2. Complex Number Tests (Hermitian Positive Definite Matrices)

Specific Test Cases:

  • 2x2 HPD matrix: A small Hermitian matrix for basic verification
  • 3x3 HPD matrix: A slightly larger Hermitian matrix

Property-based Tests:

  1. Reconstruction Property: L L^H = A

    • Verifies that the factorization correctly reconstructs the original Hermitian matrix
    • Uses Frobenius norm to measure reconstruction error
  2. Lower Triangular Property: L is lower triangular

    • Ensures the factor L has no non-zero elements above the diagonal
  3. Positive Real Diagonal Property: All diagonal elements of L have positive real parts

    • Validates that realPart(L[i,i]) > 0 for all i
    • For Hermitian matrices, the diagonal of L is typically real and positive

QuickCheck Generators

PropMatSPD (Symmetric Positive Definite)

Generates random SPD matrices using the construction:

SPD = M^T M + εI

where M is a random matrix and ε = 0.1 is a small constant ensuring positive definiteness.
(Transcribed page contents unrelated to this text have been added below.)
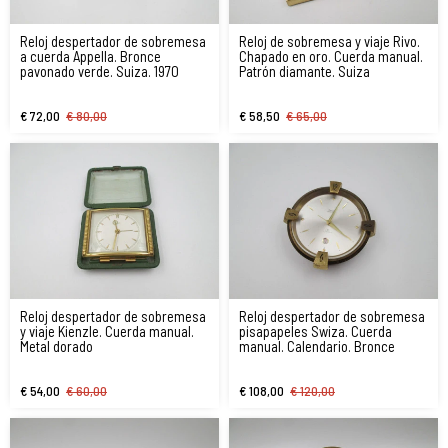
Reloj despertador de sobremesa
Reloj de sobremesa y viaje Rivo.
a cuerda Appella. Bronce
Chapado en oro. Cuerda manual.
pavonado verde. Suiza. 1970
Patrón diamante. Suiza
€ 72,00
€ 80,00
€ 58,50
€ 65,00
Reloj despertador de sobremesa
Reloj despertador de sobremesa
y viaje Kienzle. Cuerda manual.
pisapapeles Swiza. Cuerda
Metal dorado
manual. Calendario. Bronce
€ 54,00
€ 60,00
€ 108,00
€ 120,00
PropMatHPD (Hermitian Positive Definite)

Generates random HPD matrices using the construction:

HPD = M^H M + εI

where M is a random complex matrix and ε = 0.1 + 0i.

Matrix Sizes

The property-based tests use QuickCheck's sized combinator to generate matrices of varying dimensions (typically 2x2 to ~10x10), ensuring the factorization works correctly across different scales.

Running the Tests

stack test

Or with make:

make test

Test Coverage

The test suite provides extensive coverage of:

  • ✅ Real-valued symmetric positive definite matrices (sparse and dense)
  • ✅ Complex-valued Hermitian positive definite matrices (dense)
  • ✅ Various matrix sizes (2x2 through ~10x10)
  • ✅ Mathematical properties (reconstruction, triangularity, positive diagonal)
  • ✅ Edge cases via QuickCheck property-based testing

Notes

  1. The Cholesky factorization requires the input matrix to be positive definite. The algorithm will throw a NeedsPivoting exception if a zero diagonal element is encountered.
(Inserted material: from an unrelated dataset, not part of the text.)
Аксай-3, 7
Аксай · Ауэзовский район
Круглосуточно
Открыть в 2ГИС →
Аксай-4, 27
  2. For numerical stability, the test generators add a small diagonal perturbation (ε = 0.1) to ensure matrices are strictly positive definite.
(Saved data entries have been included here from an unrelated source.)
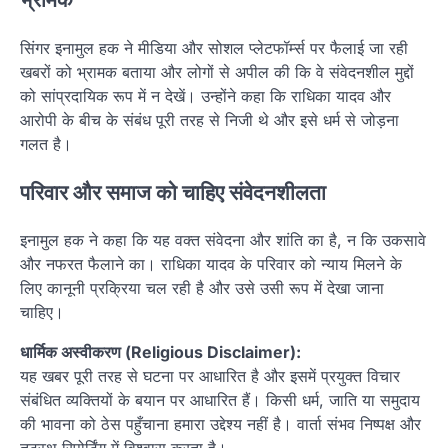
सिंगर इनामुल हक ने मीडिया और सोशल प्लेटफॉर्म्स पर फैलाई जा रही
खबरों को भ्रामक बताया और लोगों से अपील की कि वे संवेदनशील मुद्दों
को सांप्रदायिक रूप में न देखें। उन्होंने कहा कि राधिका यादव और
आरोपी के बीच के संबंध पूरी तरह से निजी थे और इसे धर्म से जोड़ना
गलत है।
परिवार और समाज को चाहिए संवेदनशीलता
इनामुल हक ने कहा कि यह वक्त संवेदना और शांति का है, न कि उकसावे
और नफरत फैलाने का। राधिका यादव के परिवार को न्याय मिलने के
लिए कानूनी प्रक्रिया चल रही है और उसे उसी रूप में देखा जाना
चाहिए।
धार्मिक अस्वीकरण (Religious Disclaimer):
यह खबर पूरी तरह से घटना पर आधारित है और इसमें प्रयुक्त विचार
संबंधित व्यक्तियों के बयान पर आधारित हैं। किसी धर्म, जाति या समुदाय
की भावना को ठेस पहुँचाना हमारा उद्देश्य नहीं है। वार्ता संभव निष्पक्ष और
  3. All tests use the nearZero function from the Numeric.Eps module to handle floating-point comparison tolerances appropriately.

References

  • Golub, G. H., & Van Loan, C. F. (2013). Matrix Computations (4th ed.). Johns Hopkins University Press.
  • The Cholesky-Banachiewicz algorithm implemented proceeds row-by-row from the upper-left corner.